Dernière mise à jour : 21 janv. 2022

À la recherche de Céleste Albaret se divise en trois parties chronologiques par rapport à Proust : Céleste avant (L’expectante), pendant (La servante) et après (La témoignante) sa cohabitation avec le grand écrivain. En exergue de sa deuxième partie, Laure Hillerin précise que, dans le langage du théâtre, une servante (ou sentinelle) est une lampe mobile qui reste allumée quand la salle et la scène sont vides, symbolisant l’âme du théâtre qui ne meurt jamais.

La troisième partie nous révèle une Céleste méconnue, discrète vestale chargée d’entretenir le feu sacré de la mémoire du grand écrivain, son héros, son dieu.


À la mort de Proust, son œuvre connut un purgatoire d’une trentaine d’années, pendant lesquelles elle n’intéressa guère que des érudits anglais (Violet et Sydney Schiff puis George D. Painter) ou américains (Mina Curtis puis Philip Kolb). La vie de Céleste subit le même sort, et, pendant trente-cinq ans, elle et Odilon furent les gérants d’un hôtel minable situé au 14 rue des Canettes, dans ce qui est actuellement le très chic quartier de l’Odéon, mais qui était à l’époque un quartier ouvrier. Cet hôtel leur permettait tout juste de maintenir la tête hors de l’eau sur le plan pécuniaire. Mais leur vie était égaillée par la présence de leur fille Odile, née deux ans après la mort de Proust.

Intérieur du Belvédère

Un personnage assez étrange, le Dr Le Masle, qui avait été l’ami de Proust et de Ravel, proposa à Céleste d’entretenir la maison de Ravel, le Belvédère, située à Montfort-l’Amaury. Cette maison était à l’abandon depuis la mort de Ravel, en 1937, et le frère du compositeur souhaitait qu’elle restât ouverte au public. Céleste accepta sa proposition, moyennant un salaire régulier, et, le 1er janvier 1959, elle s’installa avec Odilon au Belvédère, maison étroite et biscornue, à la décoration au kitsch totalement assumé par Ravel, à laquelle il n’était pas question de toucher. Le jour des morts 1960, Odilon disparut à son tour, à l’âge de 76 ans. Cette mort sera signalée par un entrefilet du Monde : « Odilon Albaret, le chauffeur de Marcel Proust, est mort ». Quant à sa fille chérie, la très belle Odile, elle était tombée gravement malade.
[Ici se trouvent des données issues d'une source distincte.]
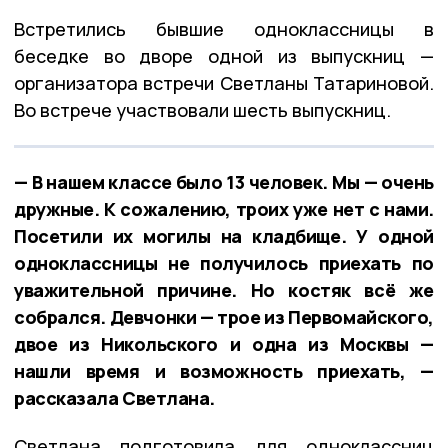
Встретились бывшие одноклассницы в
беседке во дворе одной из выпускниц —
организатора встречи Светланы Татариновой.
Во встрече участвовали шесть выпускниц.
— В нашем классе было 13 человек. Мы — очень
дружные. К сожалению, троих уже нет с нами.
Посетили их могилы на кладбище. У одной
одноклассницы не получилось приехать по
уважительной причине. Но костяк всё же
собрался. Девчонки — трое из Первомайского,
двое из Никольского и одна из Москвы —
нашли время и возможность приехать, —
рассказала Светлана.
Светлана подготовила для одноклассниц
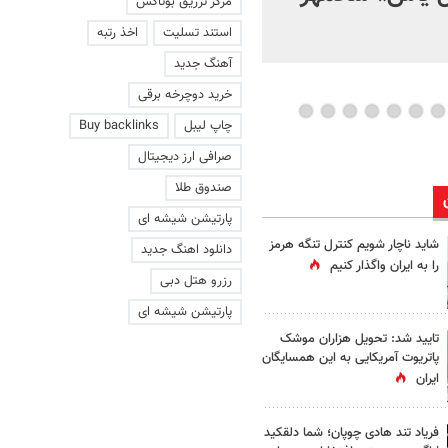
مرکز تزریق بوتاکس
استند تسلیت
اخذ رتبه
آهنگ جدید
خرید دوچرخه برقی
چاپ لیبل
Buy backlinks
صرافی ارز دیجیتال
صندوق طلا
پارتیشن شیشه ای
شاید ناچار شویم کنترل تنگه هرمز
دانلود اهنگ جدید
را به ایران واگذار کنیم
رزرو هتل دبی
پارتیشن شیشه ای
تایید شد: تحویل هزاران موشک
پاتریوت آمریکایی به این همسایگان
ایران
فریاد تند هادی چوپان؛‌ شما دلقکید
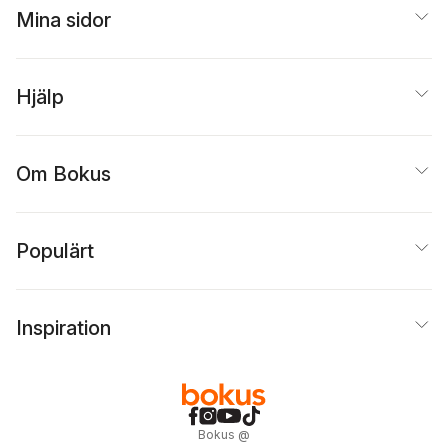
Mina sidor
Hjälp
Om Bokus
Populärt
Inspiration
Bokus
@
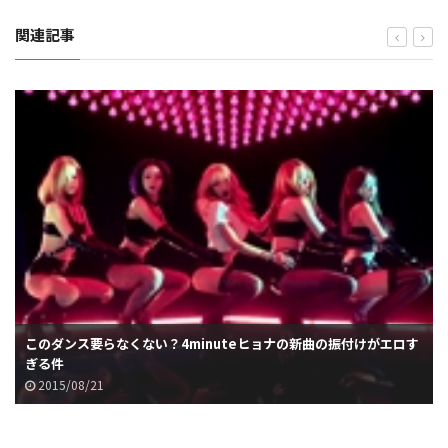
関連記事
このダンス要らなくない？4minuteヒョナの新曲の振付けがエロす
ぎる件
2015/08/21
Au début des années 50, l’œuvre de Proust sortit petit à petit de la naphtaline, et le monde littéraire découvrit avec stupéfaction cette Céleste Albaret dont seuls les intimes de l’écrivain se souvenaient, qui parlait si bien de son maître vénéré, tant à la radio qu’à la télévision, avec son langage élégant aux tournures désuètes fleurant bon la campagne profonde, et des intonations qui rappelaient étrangement le phrasé si particulier de Proust. Et quand des visiteurs se rendaient à Montfort-l’Amaury, ce n’était pas pour voir la maison de Ravel, mais bien pour entendre Céleste parler de Monsieur Proust. Elle était intarissable, et son cheval de bataille, son chef-d’œuvre, était le récit de la mort de Proust, à laquelle elle avait été la seule à assister, ce qui garantissait l’authenticité de son témoignage tout en lui tirant furtivement quelques larmes.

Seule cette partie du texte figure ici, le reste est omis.